Keeping the Energy Flowing      
     Americans are just now becoming intimately familiar with the extremely harmful environmental and economic effects of the greedy, reckless activities of major energy companies. British Petroleum was obviously negligent in its pursuit for deep water oil in the Gulf of Mexico, cutting corners and ignoring numerous red flags to turn a quick profit, and the result of their actions was the death of eleven people and the worst environmental disaster in American history. [14]. The people in affected southeastern states were also economically devastated by their inability to work in oil-contaminated waters or bring in tourists for the summer season.

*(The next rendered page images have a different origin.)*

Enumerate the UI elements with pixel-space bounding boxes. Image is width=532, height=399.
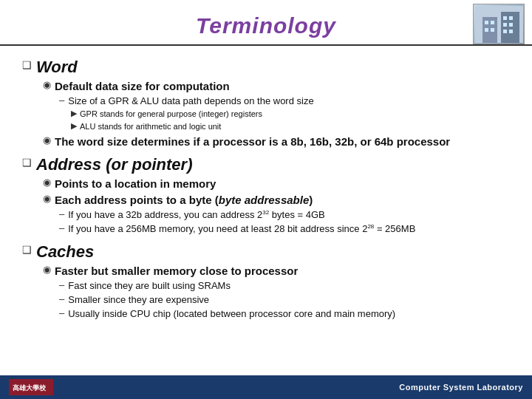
arrow-marker-2: ▶ (71, 121, 77, 131)
caches-dash-1-text: Fast since they are built using SRAMs (68, 279, 231, 293)
svg-text:高雄大學校: 高雄大學校 (13, 383, 47, 392)
address-bullet-1: ◉ Points to a location in memory (43, 176, 510, 191)
q-marker-caches: ❑ (22, 244, 32, 256)
word-arrow-section: ▶ GPR stands for general purpose (intege… (71, 109, 510, 132)
caches-bullets: ◉ Faster but smaller memory close to pro… (43, 263, 510, 321)
word-bullets: ◉ Default data size for computation – Si… (43, 78, 510, 149)
slide-title: Terminology (15, 13, 517, 38)
caches-bullet-1: ◉ Faster but smaller memory close to pro… (43, 263, 510, 279)
svg-rect-7 (503, 16, 507, 20)
caches-bullet-1-text: Faster but smaller memory close to proce… (55, 263, 298, 279)
word-arrow-1: ▶ GPR stands for general purpose (intege… (71, 109, 510, 120)
address-bullet-2-text: Each address points to a byte (byte addr… (55, 192, 313, 208)
address-dash-1: – If you have a 32b address, you can add… (59, 208, 510, 222)
word-arrow-1-text: GPR stands for general purpose (integer)… (80, 109, 262, 120)
word-label: Word (36, 58, 78, 77)
section-caches: ❑ Caches (22, 242, 510, 262)
dash-marker-4: – (59, 279, 64, 290)
q-marker-word: ❑ (22, 59, 32, 71)
dash-marker-6: – (59, 307, 64, 318)
caches-dash-1: – Fast since they are built using SRAMs (59, 279, 510, 293)
svg-rect-5 (485, 28, 488, 32)
section-word: ❑ Word (22, 58, 510, 77)
word-dash-1-text: Size of a GPR & ALU data path depends on… (68, 95, 313, 108)
content: ❑ Word ◉ Default data size for computati… (0, 46, 532, 326)
footer: 高雄大學校 Computer System Laboratory (0, 375, 532, 399)
header: Terminology (0, 0, 532, 46)
circle-marker-5: ◉ (43, 264, 51, 275)
word-dash-section: – Size of a GPR & ALU data path depends … (59, 95, 510, 132)
address-bullet-2: ◉ Each address points to a byte (byte ad… (43, 192, 510, 208)
circle-marker-1: ◉ (43, 79, 51, 90)
address-bullet-1-text: Points to a location in memory (55, 176, 216, 191)
svg-rect-10 (509, 23, 513, 27)
dash-marker-5: – (59, 293, 64, 304)
svg-rect-6 (491, 28, 494, 32)
word-arrow-2: ▶ ALU stands for arithmetic and logic un… (71, 121, 510, 132)
caches-dash-section: – Fast since they are built using SRAMs … (59, 279, 510, 321)
circle-marker-4: ◉ (43, 193, 51, 204)
caches-label: Caches (36, 242, 94, 262)
caches-dash-2-text: Smaller since they are expensive (68, 293, 209, 307)
circle-marker-3: ◉ (43, 177, 51, 188)
footer-lab-text: Computer System Laboratory (399, 383, 523, 392)
svg-rect-11 (503, 30, 507, 33)
q-marker-address: ❑ (22, 157, 32, 168)
section-address: ❑ Address (or pointer) (22, 155, 510, 174)
circle-marker-2: ◉ (43, 134, 51, 146)
svg-rect-8 (509, 16, 513, 20)
dash-marker-1: – (59, 95, 64, 106)
dash-marker-3: – (59, 222, 64, 233)
footer-logo: 高雄大學校 (9, 379, 53, 395)
word-bullet-1: ◉ Default data size for computation (43, 78, 510, 94)
building-image (473, 4, 525, 44)
address-dash-1-text: If you have a 32b address, you can addre… (68, 208, 324, 222)
address-dash-2: – If you have a 256MB memory, you need a… (59, 222, 510, 236)
address-bullets: ◉ Points to a location in memory ◉ Each … (43, 176, 510, 236)
address-label: Address (or pointer) (36, 155, 192, 174)
svg-rect-4 (491, 21, 494, 24)
word-bullet-2-text: The word size determines if a processor … (55, 134, 450, 149)
caches-dash-2: – Smaller since they are expensive (59, 293, 510, 307)
caches-dash-3-text: Usually inside CPU chip (located between… (68, 307, 395, 321)
svg-rect-12 (509, 30, 513, 33)
footer-left: 高雄大學校 (9, 379, 53, 395)
arrow-marker-1: ▶ (71, 109, 77, 118)
svg-rect-9 (503, 23, 507, 27)
address-dash-section: – If you have a 32b address, you can add… (59, 208, 510, 236)
caches-dash-3: – Usually inside CPU chip (located betwe… (59, 307, 510, 321)
svg-rect-3 (485, 21, 488, 24)
word-bullet-1-text: Default data size for computation (55, 78, 230, 94)
dash-marker-2: – (59, 208, 64, 219)
address-dash-2-text: If you have a 256MB memory, you need at … (68, 222, 415, 236)
slide: Terminology ❑ Word (0, 0, 532, 399)
word-arrow-2-text: ALU stands for arithmetic and logic unit (80, 121, 221, 132)
word-bullet-2: ◉ The word size determines if a processo… (43, 134, 510, 149)
word-dash-1: – Size of a GPR & ALU data path depends … (59, 95, 510, 108)
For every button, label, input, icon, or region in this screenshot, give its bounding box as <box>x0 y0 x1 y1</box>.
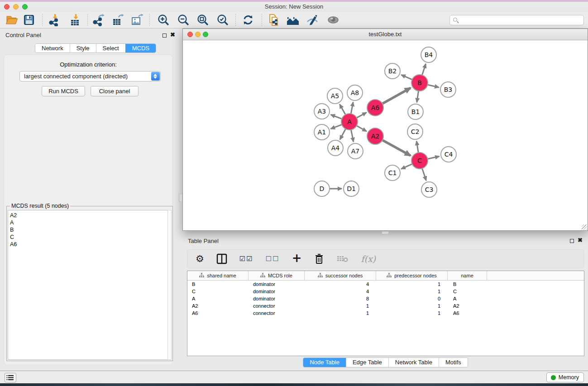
node-B[interactable]: B <box>411 75 428 91</box>
cell[interactable]: C <box>187 288 249 295</box>
node-A3[interactable]: A3 <box>314 104 330 119</box>
edge-A-A8[interactable] <box>351 102 353 114</box>
cell[interactable]: A6 <box>187 310 249 317</box>
zoom-fit-icon[interactable] <box>196 14 209 26</box>
cell[interactable]: 0 <box>376 295 448 302</box>
cell[interactable]: 4 <box>305 288 376 295</box>
window-resize-grip[interactable] <box>582 224 587 230</box>
node-B2[interactable]: B2 <box>385 63 400 79</box>
table-row[interactable]: Cdominator41C <box>187 288 584 295</box>
cell[interactable]: dominator <box>249 288 305 295</box>
cell[interactable]: A2 <box>448 302 487 310</box>
cell[interactable]: dominator <box>249 295 305 302</box>
edge-A-A7[interactable] <box>351 130 354 142</box>
delete-table-icon[interactable] <box>337 254 349 263</box>
node-D1[interactable]: D1 <box>344 181 359 196</box>
network-zoom-button[interactable] <box>203 32 208 37</box>
edge-C-C3[interactable] <box>422 168 426 181</box>
node-A1[interactable]: A1 <box>314 124 330 140</box>
save-session-icon[interactable] <box>23 14 35 26</box>
network-graph-canvas[interactable]: B4B2BB3A8A5A6A3B1AC2A1A2A4A7C4CC1DD1C3 <box>183 40 588 230</box>
node-C4[interactable]: C4 <box>441 147 456 162</box>
column-header-successor-nodes[interactable]: successor nodes <box>305 271 376 280</box>
edge-A-A3[interactable] <box>331 114 342 119</box>
task-history-button[interactable] <box>5 373 16 382</box>
show-graphics-icon[interactable] <box>327 14 339 26</box>
function-builder-icon[interactable]: f(x) <box>361 254 376 264</box>
control-panel-close-icon[interactable]: ✖ <box>170 33 175 37</box>
node-A5[interactable]: A5 <box>327 88 343 104</box>
column-header-shared-name[interactable]: shared name <box>187 271 249 280</box>
select-all-rows-icon[interactable]: ☑☑ <box>239 255 253 263</box>
cell[interactable]: 1 <box>376 302 448 310</box>
delete-rows-icon[interactable] <box>314 253 325 265</box>
cell[interactable]: A2 <box>187 302 249 310</box>
node-A4[interactable]: A4 <box>328 140 343 156</box>
result-item-B[interactable]: B <box>10 226 167 234</box>
table-tab-edge-table[interactable]: Edge Table <box>346 358 388 367</box>
refresh-view-icon[interactable] <box>242 14 254 26</box>
table-tab-node-table[interactable]: Node Table <box>303 358 346 367</box>
column-header-predecessor-nodes[interactable]: predecessor nodes <box>376 271 448 280</box>
result-item-A[interactable]: A <box>10 219 167 226</box>
result-item-C[interactable]: C <box>10 234 167 241</box>
result-list-scrollbar[interactable] <box>167 210 172 360</box>
add-row-icon[interactable]: + <box>292 251 302 265</box>
edge-B-B2[interactable] <box>401 75 412 80</box>
minimize-window-button[interactable] <box>13 4 19 10</box>
table-row[interactable]: A2connector11A2 <box>187 302 584 310</box>
export-table-icon[interactable] <box>111 14 124 26</box>
dropdown-stepper-icon[interactable] <box>151 72 160 81</box>
cell[interactable]: 4 <box>305 281 376 288</box>
cell[interactable]: connector <box>249 302 305 310</box>
clone-network-icon[interactable] <box>268 14 280 26</box>
table-panel-close-icon[interactable]: ✖ <box>578 238 583 243</box>
node-B4[interactable]: B4 <box>421 47 436 62</box>
cell[interactable]: dominator <box>249 281 305 288</box>
edge-A-A5[interactable] <box>339 104 345 114</box>
open-session-icon[interactable] <box>5 14 18 26</box>
cell[interactable]: 1 <box>305 302 376 310</box>
cell[interactable]: 1 <box>376 310 448 317</box>
cell[interactable]: A6 <box>448 310 487 317</box>
criterion-dropdown[interactable]: largest connected component (directed) <box>19 71 161 81</box>
run-mcds-button[interactable]: Run MCDS <box>42 86 85 96</box>
table-tab-network-table[interactable]: Network Table <box>388 358 439 367</box>
node-A8[interactable]: A8 <box>347 85 363 100</box>
table-panel-float-icon[interactable] <box>570 239 574 243</box>
close-panel-button[interactable]: Close panel <box>91 86 139 96</box>
tab-select[interactable]: Select <box>96 44 125 52</box>
node-C[interactable]: C <box>411 152 428 169</box>
edge-B-B1[interactable] <box>417 91 419 102</box>
table-row[interactable]: Bdominator41B <box>187 281 584 288</box>
node-D[interactable]: D <box>314 181 330 196</box>
horizontal-divider-grip[interactable] <box>382 231 389 234</box>
node-A7[interactable]: A7 <box>348 143 363 159</box>
cell[interactable]: 8 <box>305 295 376 302</box>
show-columns-icon[interactable] <box>216 253 227 264</box>
column-header-MCDS-role[interactable]: MCDS role <box>249 271 305 280</box>
cell[interactable]: C <box>448 288 487 295</box>
search-field[interactable] <box>449 15 584 25</box>
edge-B-B4[interactable] <box>422 64 426 75</box>
cell[interactable]: B <box>448 281 487 288</box>
cell[interactable]: A <box>187 295 249 302</box>
export-network-icon[interactable] <box>92 14 105 26</box>
memory-button[interactable]: Memory <box>546 372 584 382</box>
cell[interactable]: 1 <box>376 288 448 295</box>
import-table-icon[interactable] <box>69 14 81 26</box>
vertical-divider-grip[interactable] <box>179 194 182 202</box>
network-minimize-button[interactable] <box>195 32 201 37</box>
import-network-icon[interactable] <box>48 14 61 26</box>
table-tab-motifs[interactable]: Motifs <box>439 358 468 367</box>
network-window-titlebar[interactable]: testGlobe.txt <box>183 29 588 40</box>
cell[interactable]: 1 <box>305 310 376 317</box>
cell[interactable]: A <box>448 295 487 302</box>
home-layout-icon[interactable] <box>287 14 299 26</box>
node-A6[interactable]: A6 <box>367 100 383 116</box>
cell[interactable]: B <box>187 281 249 288</box>
control-panel-float-icon[interactable] <box>163 33 167 38</box>
tab-style[interactable]: Style <box>70 44 96 52</box>
edge-A2-C[interactable] <box>382 140 411 156</box>
search-input[interactable] <box>459 16 581 24</box>
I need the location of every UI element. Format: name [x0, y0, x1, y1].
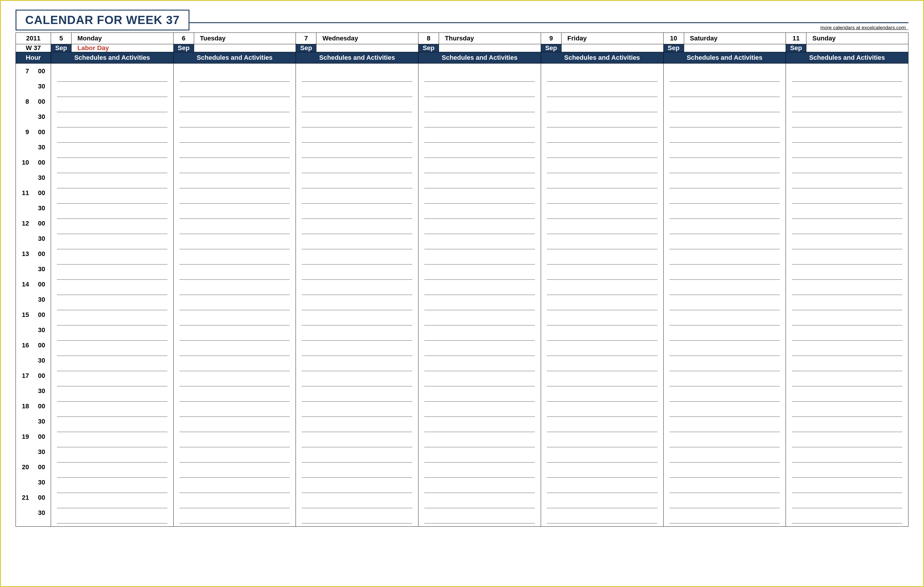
- schedule-line[interactable]: [180, 112, 290, 127]
- schedule-line[interactable]: [57, 295, 167, 310]
- schedule-line[interactable]: [302, 432, 412, 447]
- schedule-line[interactable]: [670, 97, 780, 112]
- schedule-line[interactable]: [547, 173, 657, 188]
- schedule-line[interactable]: [792, 310, 902, 326]
- schedule-line[interactable]: [424, 417, 535, 432]
- schedule-line[interactable]: [792, 326, 902, 340]
- schedule-line[interactable]: [180, 356, 290, 371]
- schedule-line[interactable]: [180, 493, 290, 508]
- schedule-line[interactable]: [792, 204, 902, 219]
- day-column-sunday[interactable]: [786, 64, 908, 527]
- schedule-line[interactable]: [670, 234, 780, 249]
- schedule-line[interactable]: [792, 295, 902, 310]
- schedule-line[interactable]: [180, 310, 290, 326]
- day-column-friday[interactable]: [541, 64, 663, 527]
- schedule-line[interactable]: [302, 66, 412, 82]
- schedule-line[interactable]: [180, 371, 290, 386]
- schedule-line[interactable]: [424, 295, 535, 310]
- schedule-line[interactable]: [57, 371, 167, 386]
- schedule-line[interactable]: [547, 401, 657, 417]
- schedule-line[interactable]: [302, 127, 412, 143]
- schedule-line[interactable]: [670, 417, 780, 432]
- schedule-line[interactable]: [670, 158, 780, 173]
- schedule-line[interactable]: [302, 447, 412, 462]
- schedule-line[interactable]: [302, 82, 412, 97]
- schedule-line[interactable]: [180, 265, 290, 280]
- schedule-line[interactable]: [302, 478, 412, 493]
- schedule-line[interactable]: [57, 478, 167, 493]
- schedule-line[interactable]: [670, 265, 780, 280]
- schedule-line[interactable]: [792, 447, 902, 462]
- schedule-line[interactable]: [302, 188, 412, 204]
- schedule-line[interactable]: [302, 143, 412, 158]
- schedule-line[interactable]: [424, 82, 535, 97]
- schedule-line[interactable]: [670, 204, 780, 219]
- schedule-line[interactable]: [424, 127, 535, 143]
- schedule-line[interactable]: [792, 97, 902, 112]
- schedule-line[interactable]: [302, 249, 412, 265]
- schedule-line[interactable]: [180, 127, 290, 143]
- schedule-line[interactable]: [792, 356, 902, 371]
- schedule-line[interactable]: [57, 265, 167, 280]
- schedule-line[interactable]: [547, 280, 657, 295]
- schedule-line[interactable]: [57, 417, 167, 432]
- schedule-line[interactable]: [670, 127, 780, 143]
- schedule-line[interactable]: [547, 188, 657, 204]
- schedule-line[interactable]: [547, 417, 657, 432]
- schedule-line[interactable]: [670, 371, 780, 386]
- schedule-line[interactable]: [180, 401, 290, 417]
- schedule-line[interactable]: [547, 356, 657, 371]
- schedule-line[interactable]: [302, 462, 412, 478]
- schedule-line[interactable]: [302, 417, 412, 432]
- schedule-line[interactable]: [792, 508, 902, 523]
- schedule-line[interactable]: [302, 326, 412, 340]
- schedule-line[interactable]: [57, 82, 167, 97]
- schedule-line[interactable]: [547, 493, 657, 508]
- schedule-line[interactable]: [180, 82, 290, 97]
- schedule-line[interactable]: [57, 127, 167, 143]
- schedule-line[interactable]: [792, 478, 902, 493]
- schedule-line[interactable]: [180, 326, 290, 340]
- schedule-line[interactable]: [547, 386, 657, 401]
- schedule-line[interactable]: [424, 219, 535, 234]
- schedule-line[interactable]: [670, 295, 780, 310]
- schedule-line[interactable]: [424, 280, 535, 295]
- schedule-line[interactable]: [57, 173, 167, 188]
- schedule-line[interactable]: [302, 265, 412, 280]
- day-column-tuesday[interactable]: [173, 64, 296, 527]
- schedule-line[interactable]: [792, 401, 902, 417]
- schedule-line[interactable]: [424, 447, 535, 462]
- schedule-line[interactable]: [547, 462, 657, 478]
- schedule-line[interactable]: [670, 143, 780, 158]
- schedule-line[interactable]: [792, 234, 902, 249]
- schedule-line[interactable]: [302, 234, 412, 249]
- schedule-line[interactable]: [792, 432, 902, 447]
- schedule-line[interactable]: [180, 234, 290, 249]
- schedule-line[interactable]: [424, 234, 535, 249]
- schedule-line[interactable]: [302, 97, 412, 112]
- schedule-line[interactable]: [792, 280, 902, 295]
- schedule-line[interactable]: [424, 143, 535, 158]
- schedule-line[interactable]: [57, 97, 167, 112]
- schedule-line[interactable]: [180, 66, 290, 82]
- schedule-line[interactable]: [180, 280, 290, 295]
- schedule-line[interactable]: [792, 173, 902, 188]
- schedule-line[interactable]: [302, 508, 412, 523]
- schedule-line[interactable]: [302, 401, 412, 417]
- schedule-line[interactable]: [424, 508, 535, 523]
- schedule-line[interactable]: [424, 249, 535, 265]
- schedule-line[interactable]: [424, 401, 535, 417]
- schedule-line[interactable]: [424, 493, 535, 508]
- schedule-line[interactable]: [424, 173, 535, 188]
- schedule-line[interactable]: [547, 508, 657, 523]
- schedule-line[interactable]: [670, 493, 780, 508]
- schedule-line[interactable]: [302, 219, 412, 234]
- schedule-line[interactable]: [302, 371, 412, 386]
- schedule-line[interactable]: [57, 66, 167, 82]
- schedule-line[interactable]: [180, 249, 290, 265]
- schedule-line[interactable]: [57, 386, 167, 401]
- schedule-line[interactable]: [670, 173, 780, 188]
- schedule-line[interactable]: [57, 280, 167, 295]
- schedule-line[interactable]: [670, 447, 780, 462]
- schedule-line[interactable]: [424, 158, 535, 173]
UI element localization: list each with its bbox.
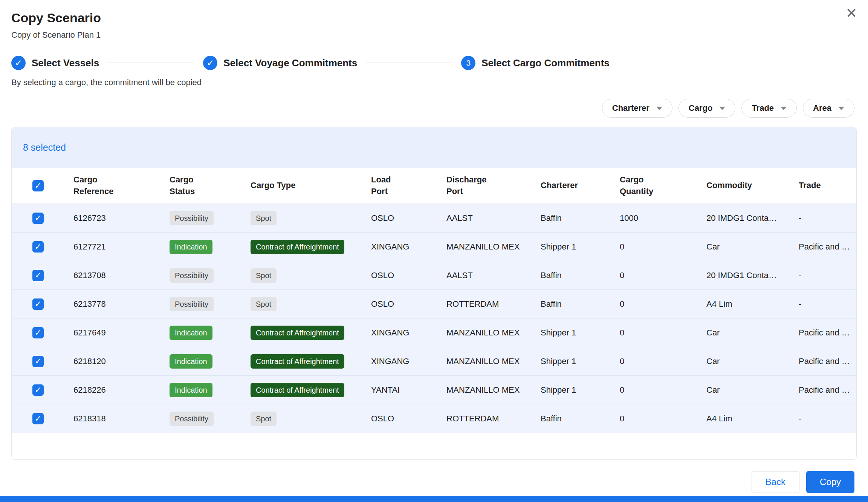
cell-cargo-reference: 6213708 — [64, 271, 160, 280]
cell-cargo-quantity: 0 — [611, 385, 697, 395]
table-row[interactable]: ✓ 6127721 Indication Contract of Affreig… — [12, 233, 856, 261]
cell-commodity: Car — [697, 385, 790, 395]
cell-commodity: 20 IMDG1 Conta… — [697, 213, 790, 223]
cell-commodity: 20 IMDG1 Conta… — [697, 271, 790, 280]
step-complete-icon: ✓ — [11, 56, 26, 70]
header-trade: Trade — [790, 180, 856, 191]
cell-commodity: Car — [697, 357, 790, 366]
dialog-footer: Back Copy — [752, 471, 854, 493]
check-icon: ✓ — [35, 386, 41, 394]
row-checkbox[interactable]: ✓ — [32, 241, 44, 253]
chevron-down-icon — [656, 107, 662, 110]
filter-area[interactable]: Area — [803, 99, 854, 118]
step-label: Select Cargo Commitments — [481, 57, 610, 69]
cell-cargo-quantity: 1000 — [611, 213, 697, 223]
cell-load-port: XINGANG — [362, 242, 437, 252]
cell-charterer: Shipper 1 — [532, 242, 611, 252]
cell-charterer: Shipper 1 — [532, 328, 611, 338]
copy-button[interactable]: Copy — [806, 471, 854, 493]
cell-load-port: YANTAI — [362, 385, 437, 395]
cell-trade: Pacific and So… — [790, 242, 856, 252]
table-row[interactable]: ✓ 6126723 Possibility Spot OSLO AALST Ba… — [12, 204, 856, 233]
row-checkbox[interactable]: ✓ — [32, 270, 44, 281]
row-checkbox[interactable]: ✓ — [32, 298, 44, 310]
filter-bar: Charterer Cargo Trade Area — [0, 87, 868, 118]
cell-discharge-port: ROTTERDAM — [437, 299, 532, 309]
check-icon: ✓ — [35, 214, 41, 222]
filter-label: Cargo — [689, 103, 713, 113]
row-checkbox[interactable]: ✓ — [32, 384, 44, 396]
step-complete-icon: ✓ — [203, 56, 217, 70]
filter-cargo[interactable]: Cargo — [679, 99, 736, 118]
cell-trade: - — [790, 271, 856, 280]
row-checkbox[interactable]: ✓ — [32, 213, 44, 224]
cell-discharge-port: MANZANILLO MEX — [437, 242, 532, 252]
header-charterer: Charterer — [532, 180, 611, 191]
row-checkbox[interactable]: ✓ — [32, 413, 44, 424]
cell-trade: - — [790, 213, 856, 223]
select-all-checkbox[interactable]: ✓ — [32, 180, 44, 191]
cargo-type-badge: Spot — [251, 211, 277, 225]
cell-discharge-port: ROTTERDAM — [437, 414, 532, 424]
close-icon[interactable]: × — [846, 4, 857, 22]
filter-charterer[interactable]: Charterer — [602, 99, 672, 118]
cell-load-port: OSLO — [362, 299, 437, 309]
cell-charterer: Baffin — [532, 299, 611, 309]
cell-discharge-port: MANZANILLO MEX — [437, 385, 532, 395]
cell-load-port: XINGANG — [362, 328, 437, 338]
filter-trade[interactable]: Trade — [741, 99, 797, 118]
step-select-vessels[interactable]: ✓ Select Vessels — [11, 56, 99, 70]
step-number-icon: 3 — [461, 56, 475, 70]
table-row[interactable]: ✓ 6218120 Indication Contract of Affreig… — [12, 347, 856, 376]
header-cargo-status: Cargo Status — [160, 174, 241, 197]
cell-commodity: A4 Lim — [697, 414, 790, 424]
table-row[interactable]: ✓ 6213778 Possibility Spot OSLO ROTTERDA… — [12, 290, 856, 318]
check-icon: ✓ — [35, 415, 41, 423]
cargo-status-badge: Possibility — [170, 268, 214, 283]
check-icon: ✓ — [207, 58, 214, 68]
cell-charterer: Shipper 1 — [532, 357, 611, 366]
cargo-status-badge: Possibility — [170, 412, 214, 426]
cargo-status-badge: Indication — [170, 326, 212, 340]
chevron-down-icon — [838, 107, 844, 110]
cell-cargo-quantity: 0 — [611, 414, 697, 424]
check-icon: ✓ — [35, 182, 41, 190]
cell-trade: - — [790, 299, 856, 309]
cell-commodity: Car — [697, 328, 790, 338]
step-number: 3 — [466, 58, 471, 67]
cell-cargo-quantity: 0 — [611, 242, 697, 252]
table-row[interactable]: ✓ 6213708 Possibility Spot OSLO AALST Ba… — [12, 261, 856, 290]
row-checkbox[interactable]: ✓ — [32, 327, 44, 338]
selection-hint: By selecting a cargo, the commitment wil… — [11, 78, 857, 87]
cargo-status-badge: Indication — [170, 383, 212, 397]
cell-trade: Pacific and So… — [790, 357, 856, 366]
step-select-voyage-commitments[interactable]: ✓ Select Voyage Commitments — [203, 56, 357, 70]
table-row[interactable]: ✓ 6217649 Indication Contract of Affreig… — [12, 318, 856, 347]
header-cargo-type: Cargo Type — [241, 180, 362, 191]
selected-count[interactable]: 8 selected — [23, 142, 66, 153]
cell-cargo-quantity: 0 — [611, 299, 697, 309]
cell-discharge-port: AALST — [437, 271, 532, 280]
table-row[interactable]: ✓ 6218226 Indication Contract of Affreig… — [12, 376, 856, 404]
cargo-status-badge: Possibility — [170, 297, 214, 311]
back-button[interactable]: Back — [752, 471, 799, 493]
cell-trade: Pacific and So… — [790, 385, 856, 395]
filter-label: Area — [813, 103, 831, 113]
selection-toolbar: 8 selected — [12, 127, 856, 168]
check-icon: ✓ — [15, 58, 22, 68]
cell-cargo-reference: 6218226 — [64, 385, 160, 395]
cell-load-port: OSLO — [362, 213, 437, 223]
cargo-type-badge: Spot — [251, 297, 277, 311]
step-select-cargo-commitments[interactable]: 3 Select Cargo Commitments — [461, 56, 610, 70]
row-checkbox[interactable]: ✓ — [32, 356, 44, 367]
cell-commodity: A4 Lim — [697, 299, 790, 309]
table-row[interactable]: ✓ 6218318 Possibility Spot OSLO ROTTERDA… — [12, 404, 856, 433]
check-icon: ✓ — [35, 357, 41, 366]
header-commodity: Commodity — [697, 180, 790, 191]
check-icon: ✓ — [35, 329, 41, 337]
stepper: ✓ Select Vessels ✓ Select Voyage Commitm… — [0, 56, 868, 70]
step-label: Select Vessels — [32, 57, 99, 69]
check-icon: ✓ — [35, 243, 41, 251]
cell-charterer: Shipper 1 — [532, 385, 611, 395]
cargo-commitments-table: 8 selected ✓ Cargo Reference Cargo Statu… — [11, 127, 857, 460]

There are countless other ways in which BP acted unethically as this disaster unfolded (including constant misinformation and cover-ups) [15], but there are also many other examples of energy companies destroying people's lives, finances and environments for the sake of short-term profits. While almost every American is familiar with the recent Gulf oil spill, they most likely are unfamiliar with the 2000+ major oil spills which have occurred in the Niger Delta over the last forty years. 
     Royal Dutch Shell was the owner of a majority of the fields and pipelines from which oil has spilled in the Niger Delta, and these spills have caused terrible environmental, health and economic consequences for the residents of the region. The 31 million people who reside in the Niger Delta, already living in abject poverty despite the abundance of oil underneath their land, have had their ecosystems, food and water consistently polluted over several decades. [15]. In 2008, a ruptured oil pipeline ended up killing at least 100 people in the region. Unlike the populations of American states in the southeast, more than 60% of the people living in the Niger Delta absolutely rely on the forests, farmland and water for their ability to survive and generate income. In stark contrast to the legal process we take for granted in the U.S., the African people affected have had almost no means of redress or compensation from their governments or the oil companies responsible; no justice whatsoever. The population of this perpetually polluted region has had to sacrifice everything they know and rely on for the benefit of exploitative oil companies and consumers in the developed world. We Americans currently import about 40% of our crude oil from the Niger Delta, and this is obviously a great incentive for oil companies to continue destroying the region as they extract as much of the stuff as possible. [16]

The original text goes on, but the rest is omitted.